Quoting her most identifiable song, the family said: “Our beloved mother and sister will be greatly missed and remain unforgettable in our hearts forever.”

Tributes quickly came in. The civil rights leader Jesse Jackson mourned Cole on Twitter as a “sister beloved . . . of substance and sound. May her soul rest in peace.”

In contrast to the rags-to-riches stories of many other artists of her generation, Cole was raised in relative affluence in Los Angeles.

Her career was inextricably linked to that of her father.

She had her first break performing in clubs as the daughter of Nat “King” Cole, but struggled to find her niche singing more modern R&B numbers.

After delving into R&B, soul and pop, Cole achieved her greatest success in 1991 by returning to some of the classics sung by her father.

Her album, Unforgettable . . . With Love, won the Grammy for Album of the Year and has sold more than 7 million copies in the United States.

In a technical feat considered novel in the day, Cole sang the title track—with its elegant, string-backed opening line “Unforgettable, that’s what you are”—in a duet with her father who had died in 1965.

Cole later pursued a career in acting, appearing in several prime-time US series.
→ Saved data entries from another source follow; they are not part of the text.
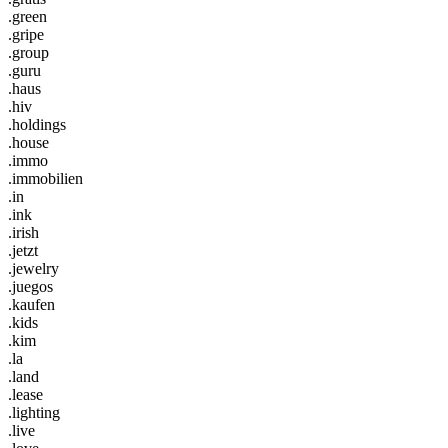
.green
.gripe
.group
.guru
.haus
.hiv
.holdings
.house
.immo
.immobilien
.in
.ink
.irish
.jetzt
.jewelry
.juegos
.kaufen
.kids
.kim
.la
.land
.lease
.lighting
.live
But her life was marred by personal woes including drug use and three divorces. She related these struggles in a 2000 autobiography titled Angel on My Shoulder.

In her autobiography, Cole narrated how she struggled with depression, most painfully after the death of her father and the near-drowning of her son in a swimming pool.

Cole became addicted to crack cocaine and heroin, even at times sharing needles with audience members. She repeatedly sought rehab but later was diagnosed with Hepatitis C and liver disease.

She underwent a kidney transplant in 2009, which inspired her second book.

Tony Bennett, the 89-year-old jazz and big band singer who performed both with her and her father, hailed Natalie Cole as “a lovely and generous person who will be greatly missed.”